Today, let’s focus on more non-traditional techniques that dive deeper than a resume to find incredible employees. Here are a few tips on how to choose a candidate for your company without relying solely on a resume:

1. Pay attention to the details.

Candidates usually begin a hiring process by starting an application. In industries with high applicant entries, it is important for recruiters to handle filtering through a high amount of applications. As a hiring manager, what qualities do you look for when identifyi\ ng differential applicants? Personalized applications and resumes tailored to the open position lets you see if the applicant is willing to take the time to apply for the specific open position. Along with adding a personal touch, do your applicants include a cover letter or a follow-up email or phone call a few days after applying? Details matter. When you have a candidate that is taking the time to go above and beyond the minimum requirements, they may be someone you are interested in moving through your hiring process.

Another way to weed out applicants is to request a special detail be added into either their application or their cover letter. This could be something as simple as adding a hashtag or statement to the bottom of their cover letter to ensure that they take the time to pay attention to details.

2. Go deeper than the question. 

You’ve now selected all of your applicants to move to the next step in the hiring process. At this point, you are probably getting ready to bring candidates in for an in-person interview. You want to bring them in and ask them the standard interview questions, including specific examples from their previous work experience. But, even this doesn’t always tell the full story of a candidate’s experience. You want to get to know the candidate better.

At vidREACH, our Business Development team makes up a large portion of the company. When interviewing for this role, we always want to make sure that our potential candidates are able to communicate effectively with prospects. Can these candidates communicate through a digital platform as well as on the phone? Are they confident and excited? Do they have the basic qualifications for the role? Do they get along with the rest of the team members?

We strive to ensure that not only are candidates a good fit for the role they are applying for, but we want to know if they add value to our culture. A great way to measure this is to have them sit with or chat with current team members to get a feel for how they will integrate into the team.

3. Check with references.

More than likely, you already ask your applicant for work references. If you don’t, it is a good idea to start doing so. Here’s why: Your candidate’s references will be able to express more accurately how the candidate will fit into your culture. It is important to ask references about work experience and work ethic. But don’t be afraid to ask about a candidate’s humor, how they handle stress, their strengths, how they engage with other team members or management, or what they are passionate about. Think critically about what matters to your organization and what is valuable to your company culture.
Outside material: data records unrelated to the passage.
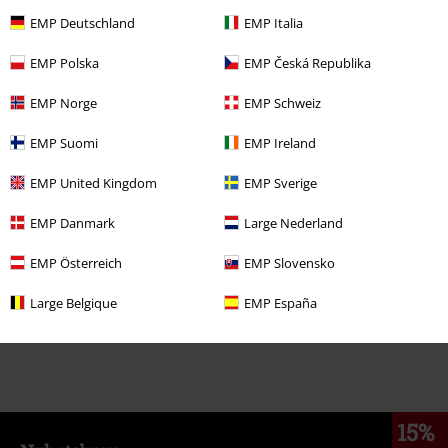
649:-
EMP Deutschland
EMP Italia
EMP Polska
EMP Česká Republika
More categories. More options.
EMP Norge
EMP Schweiz
Kläder & accessoarer
Skor & Strumpor
Sneakers
EMP Suomi
EMP Ireland
Klädmärken
Dockers by Gerli
Sneakers
EMP United Kingdom
EMP Sverige
Klädmärken
Tjejer
EMP Danmark
Large Nederland
Teman
Vardagskläder
Kläder
EMP Österreich
EMP Slovensko
Klädmärken
Kläder
Large Belgique
EMP España
15%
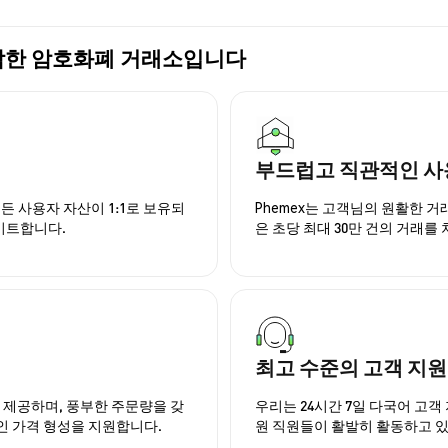
장 적합한 암호화폐 거래소입니다
부드럽고 직관적인 사
든 사용자 자산이 1:1로 보유되
Phemex는 고객님의 원활한 
이트합니다.
은 초당 최대 30만 건의 거래를
최고 수준의 고객 지원
을 제공하며, 풍부한 주문량을 갖
우리는 24시간 7일 다국어 고객 
인 가격 형성을 지원합니다.
원 직원들이 활발히 활동하고 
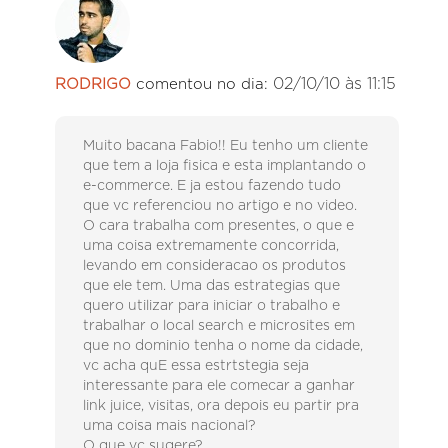
02/10/10 às 11:15
RODRIGO
comentou no dia:
Muito bacana Fabio!! Eu tenho um cliente
que tem a loja fisica e esta implantando o
e-commerce. E ja estou fazendo tudo
que vc referenciou no artigo e no video.
O cara trabalha com presentes, o que e
uma coisa extremamente concorrida,
levando em consideracao os produtos
que ele tem. Uma das estrategias que
quero utilizar para iniciar o trabalho e
trabalhar o local search e microsites em
que no dominio tenha o nome da cidade,
vc acha quE essa estrtstegia seja
interessante para ele comecar a ganhar
link juice, visitas, ora depois eu partir pra
uma coisa mais nacional?
O que vc sugere?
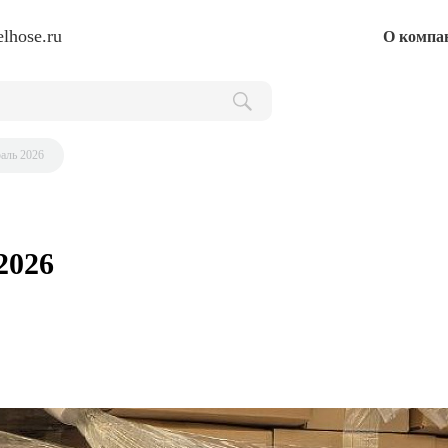
lhose.ru
О компа
аль 2026
2026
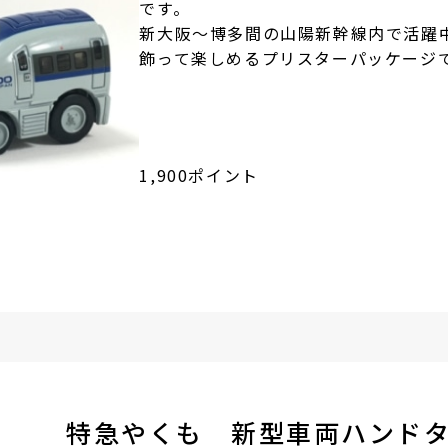
です。
新大阪～博多間の山陽新幹線内で活躍
飾って楽しめるプリスターパッケージ
1,900ポイント
特急やくも
新型車両ハンド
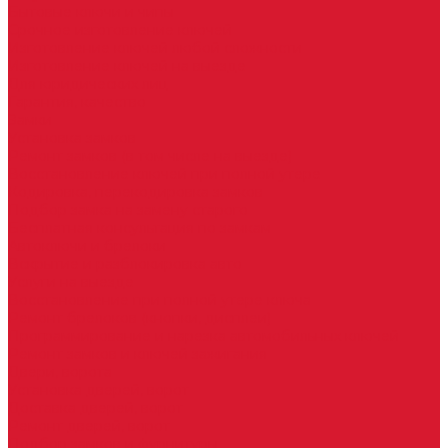
Бытовые ключи и чипы
Срочное изготовление ключей
Изготовление ключей любой сложности
Изготовление ключей на выезде
Для юридических лиц
Гарантия, качество
Замки
Установка замков
Ремонт замков (в том числе на выезде)
Восстановление ключей при полной утере
Кодировка, перекодировка замков
Подбор замка на замену старого
Бесплатная консультация по замкам
Автоключи и брелоки
Вскрытие и разблокировка авто
Услуги на выезде
Восстановление при полной утере ключа
Ремонт брелоков (кнопки, дисплеи)
Программирование и нарезка автомобильных ключей
Ремонт замков и ключей зажигания
Двери, ворота
Установка дверей, ворот
Доставка дверей, ворот
Ремонт дверей, ворот
Подбор замков и фурнитуры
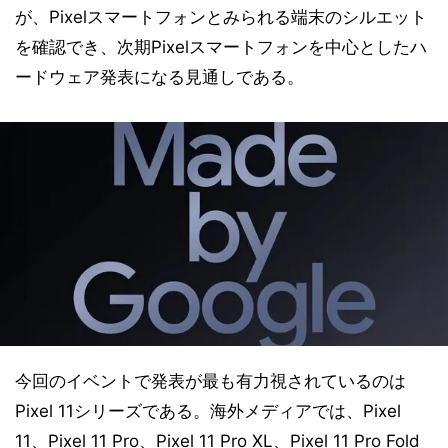
が、Pixelスマートフォンとみられる端末のシルエット
を確認でき、次期Pixelスマートフォンを中心としたハ
ードウェア発表になる見通しである。
今回のイベントで発表が最も有力視されているのは
Pixel 11シリーズである。海外メディアでは、Pixel
11、Pixel 11 Pro、Pixel 11 Pro XL、Pixel 11 Pro Fold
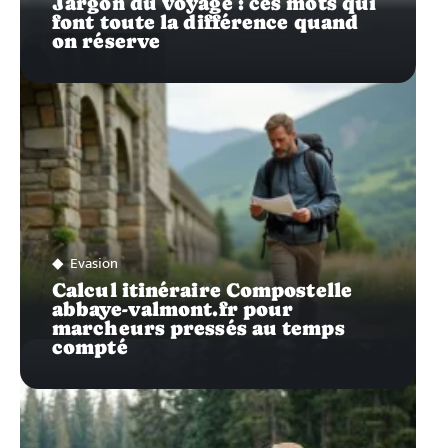
Jargon du voyage : ces mots qui
font toute la différence quand
on réserve
Evasion
Calcul itinéraire Compostelle
abbaye-valmont.fr pour
marcheurs pressés au temps
compté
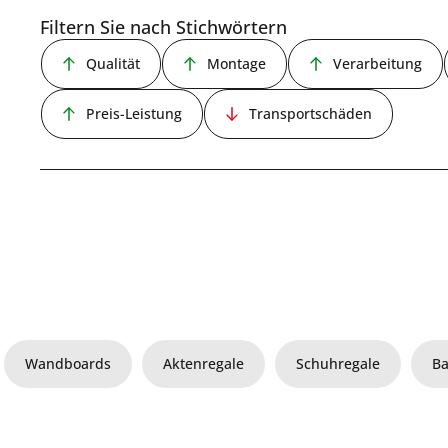
Filtern Sie nach Stichwörtern
Qualität
Montage
Verarbeitung
Preis-Leistung
Transportschäden
Wandboards
Aktenregale
Schuhregale
Ba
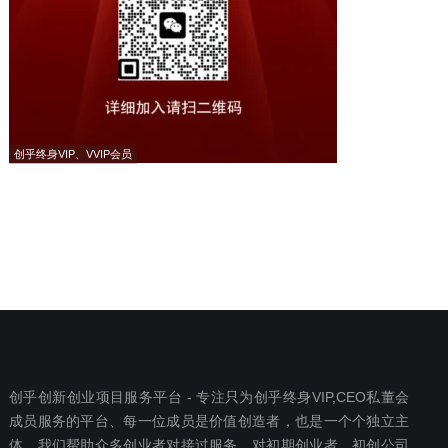
创乎终身VIP、VVIP会员
创乎创新创业项目服务平台 - 专注只为创乎终身VIP,CEO私董会
成员服务的平台、每一位成员是价值创造者，也是一个个独立主
体，我们帮助众多创业者对接过服务。对初期创业者、初创公司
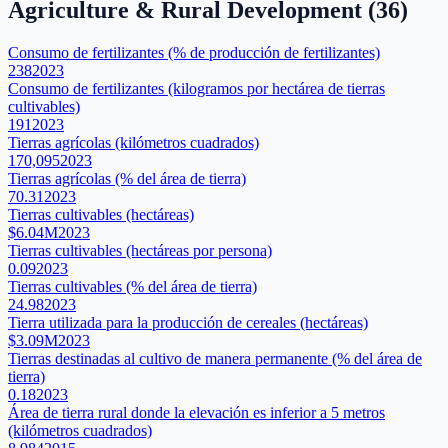
Agriculture & Rural Development
(
36
)
Consumo de fertilizantes (% de producción de fertilizantes)
238
2023
Consumo de fertilizantes (kilogramos por hectárea de tierras
cultivables)
191
2023
Tierras agrícolas (kilómetros cuadrados)
170,095
2023
Tierras agrícolas (% del área de tierra)
70.31
2023
Tierras cultivables (hectáreas)
$6.04M
2023
Tierras cultivables (hectáreas por persona)
0.09
2023
Tierras cultivables (% del área de tierra)
24.98
2023
Tierra utilizada para la producción de cereales (hectáreas)
$3.09M
2023
Tierras destinadas al cultivo de manera permanente (% del área de
tierra)
0.18
2023
Área de tierra rural donde la elevación es inferior a 5 metros
(kilómetros cuadrados)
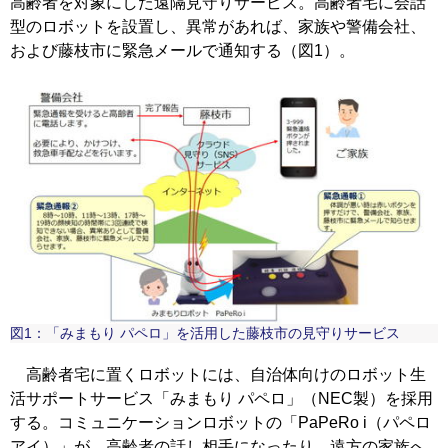
高齢者を対象にした遠隔見守りサービス。高齢者宅に会話
型のロボットを設置し、異常があれば、家族や警備会社、
および藤枝市に緊急メールで通知する（図1）。
図1：「みまもり パペロ」を活用した藤枝市の見守りサービス
高齢者宅に置くロボットには、自治体向けのロボット生
活サポートサービス「みまもり パペロ」（NEC製）を採用
する。コミュニケーションロボットの「PaPeRo i（パペロ
アイ）」が、高齢者の話し相手になったり、遠方の家族へ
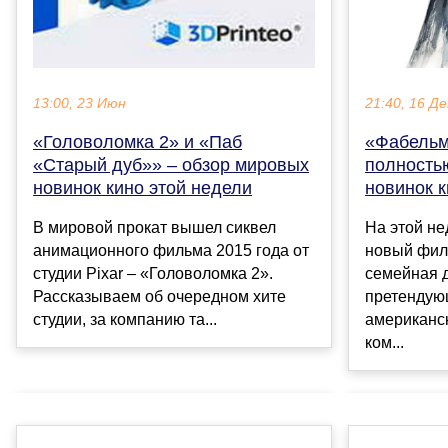
21:40, 16 Де
13:00, 23 Июн
«Фабельм
«Головоломка 2» и «Паб
полность
«Старый дуб»» – обзор мировых
новинок к
новинок кино этой недели
На этой не
В мировой прокат вышел сиквел
новый фил
анимационного фильма 2015 года от
семейная 
студии Pixar – «Головоломка 2».
претендую
Рассказываем об очередном хите
американс
студии, за компанию та...
ком...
Use these as a guide to start the conversation with references.

4. Do a trial run.

If you have a candidate that you are excited to potentially extend an offer to, you want to ensure that they are the right fit. It is better to invest a little more time in ensuring this candidate is the right fit before potentially investing in training and compensation. A great way to ensure that your candidate is qualified for the position is to give them a trial run project. For example, if you were hiring a graphic designer, give them a small project to design, preferably something you already have in your content library that may need a facelift, like a social graphic or blog header image. This allows you to see promptness, attention to detail, creativity, and their ability to design according to your brand guidelines. This is a quick way to ensure that the candidate is ready to step into the role they are applying for before you make a formal offer.